No wine? You've got to be kidding. But it can be white, red, or even something like a dry vermouth or marsala. Your call.

Bologna is dairy country so some sort of milk or cream is typical. Indeed, the sauce is typically more pink than red. I prefer 1/2 and 1/2 to milk or cream; milk to cream, milk or cream to no milk or cream. But again, there are no absolutes on this.

About 20 years ago it got kind of cutting-edge to add vodka to bolognese or similar sauces. Definitely a trendoid whose time has passed. IMO, it's pretentious, expensive and adds nothing. Still, everyone has to try it once.

Marcella Hazan has a good, simple recipe based on ground beef. There's one still better from a 2002 (?) Gourmet Magazine article by Mario Batali -- you really can't do better than this recipe. You can find them on the net.

If you want to get creative, try substituting an inexpensive Madeira (e.g., San Antonio Winery -- Los Angeles, CA) or an inexpensive _fino_ sherry for the white wine.

BDL


----------



## rpmcmurphy (Jan 8, 2008)

this one look ok?

Bolognese Sauce Recipe at Epicurious.com

also, whenever they say "dry white wine" I always never know what a dry white wine is....so I usually default to a (gasp) cooking wine.
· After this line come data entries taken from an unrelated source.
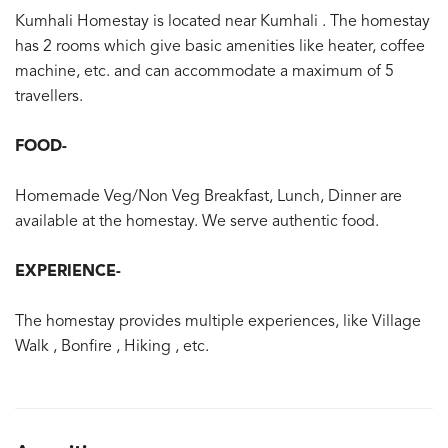
Kumhali Homestay is located near Kumhali . The homestay
has 2 rooms which give basic amenities like heater, coffee
machine, etc. and can accommodate a maximum of 5
travellers.
FOOD-
Homemade Veg/Non Veg Breakfast, Lunch, Dinner are
available at the homestay. We serve authentic food.
EXPERIENCE-
The homestay provides multiple experiences, like Village
Walk , Bonfire , Hiking , etc.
I was looking at this recipe prior to the batalli one 
SPAGHETTI BOLOGNESE (Recipe) @ Emeril's dot com

I like the sausage idea and regardless of what recipe I concoct (like i said, i hate following just one recipe) I think I'll throw in some italian hot sausage.


----------



## phatch (Mar 29, 2002)

Depends who is making it. Lidia Bastianich calls it a soffrito as does Hazan...


----------



## bughut (Aug 18, 2007)

Bolognese has become sooooo every day. I simply cant get cheffy about it. Most folk I know dont even brown the meat and simply add a jar of Ragu, et voila!
My only must do's are to brown the meat and onions well/ add plenty of lea and perrins. Any old red wine will do, but the pasta must be first rate, cooked with Malden salt. And a decent wedge of parmesan and potato peeler on the table along with lots of bread (Guilty pleasure is cheap supermarket garlic bread)


----------



## boar_d_laze (Feb 13, 2008)

RPM -- The epicurious recipe is the Batali/Gourmet recipe I wrote about. The Emeril recipe looks good too. Personally, I'd stay away from any heavily seasoned sausage unless for those particular seasonings. But to each their own.
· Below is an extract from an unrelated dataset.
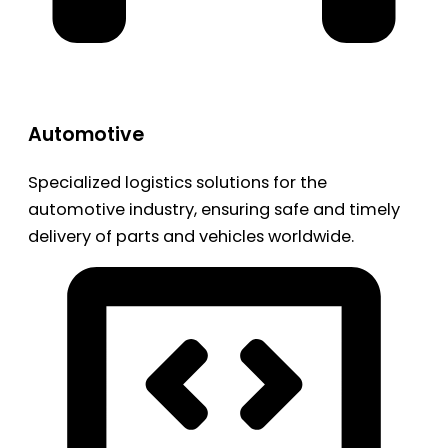
Automotive
Specialized logistics solutions for the
automotive industry, ensuring safe and timely
delivery of parts and vehicles worldwide.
phatch -- I only speak a little culinary and less conversational Italian. I believe a _soffritto_ may contain ingredients other than the three basic aromatics of a _battutto_. Also, I believe _battutto _is the uncooked mixture of onions, celery and carrots. while the term _soffritto _is applied after the mixture, whatever it is, has been cooked down. I seem to remember _soffrigiere _means "fry" in Italian.

bug -- Och aye.

BDL


----------



## rpmcmurphy (Jan 8, 2008)

Well one thing I have perfected is garlic bread! so no worries there....

its on the stove now, and I always use fresh parm, and all fresh herbs. It's certainly smelling good and the main reason I wanted to make this was to add some hot italian sausage as everytime I have Bolognese I always think how much better it would be with some hot sausage 

we'll see....


----------



## rpmcmurphy (Jan 8, 2008)

came out great! used my own kinda recipe a little from both that I posed.
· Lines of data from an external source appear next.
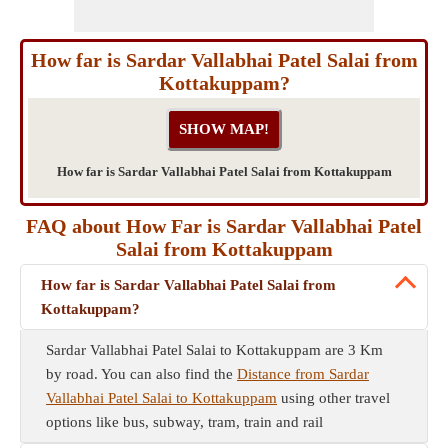
How far is Sardar Vallabhai Patel Salai from
Kottakuppam?
How far is Sardar Vallabhai Patel Salai from Kottakuppam
FAQ about How Far is Sardar Vallabhai Patel
Salai from Kottakuppam
How far is Sardar Vallabhai Patel Salai from
Kottakuppam?
Sardar Vallabhai Patel Salai to Kottakuppam are 3 Km
by road. You can also find the
Distance from Sardar
Vallabhai Patel Salai to Kottakuppam
using other travel
options like bus, subway, tram, train and rail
Used some hot italian sausage and believe it or not, you couldnt notice it much, but it gave it a great taste! I used a Madeira wine as well...came out really good. I'm really happy with the cast iron as well.


----------



## andyg (Aug 27, 2007)

Nice, McMurphy! May I have a taste?


----------



## rpmcmurphy (Jan 8, 2008)

are you in NJ if so SURE! haha. I'd love to have other cooking enthusiasts over for critiquing. :chef:


----------



## andyg (Aug 27, 2007)

I used to live in Moorestown, Burlington County. But on the other side of the country now. So I miss out.


----------



## pete (Oct 7, 2001)

Your sauce looks good indeed, but it doesn't really look like a true, traditional bolognese. Too much tomato. Authentic bolognese has very little tomato product in it, maybe just a few small spoonfuls of tomato paste. Here are general directions for how I make mine: (the key to a great bolognese is long slow cooking at all stages)
-take 1 part carrot, 1 part celery and 2 parts onion, all finely chopped and slowly saute them, in olive oil until the whole mess is golden brown, adding a couple of cloves of minced garlic half way through. This should take a minimum of 20-30 minutes to really develop the flavor.
-add your meats next. I always use three kinds: ground beef for 1, ground pork or veal for 2, and usually either panchetta or proscuitto for 3 (though I have been know to use high quality ham if panchetta or proscuitto is unavailable. Slowly brown these meats.
-next add a couple of tablespoons of tomato paste and cook until starting to caramelize.
-add red wine. At least 1 bottle or 2 depending on how much meat and veggies you have. Leave uncovered and allow to slowly simmer (bubbles only occassionally break the surface). At this point I also lightly season with salt and pepper, a little basil and just a hint of oregano (not traditional but I like it). Don't over season at this point as things are going to reduce.
-Allow to slowly simmer until the sauce is thick and starting to glaze the meat. Again the long slow simmer is what really develops the flavor in this dish so I usually allow this process to take 2 hours minimum.
-At this point I add 1/2 - 1 cup of heavy cream (whole milk is traditional but I like the richness the cream gives). Reduce until thickened again.
-Serve over pasta, tagliatelle is tradtional, but any will do. Reserve a little of the cooking liquid to thin the bolognese ragu if it is too thick. Check for seasoning just before serving.


----------



## siduri (Aug 13, 2006)

Just a couple of comments from italy
From what i can gather,after 35 years here, battuto is what they call it in rome and it usually means chopped up pork fat in with the onion, etc. 
"Battuto" comes from "battere" meaning beat, the origin probably being the knife bangs on the board to cut it all up
Usually "soffritto" means literally "under-fry" like "sobollire" means "under-boil" or simmer
I think they are pretty interchangeable and the terms are regional preferences
.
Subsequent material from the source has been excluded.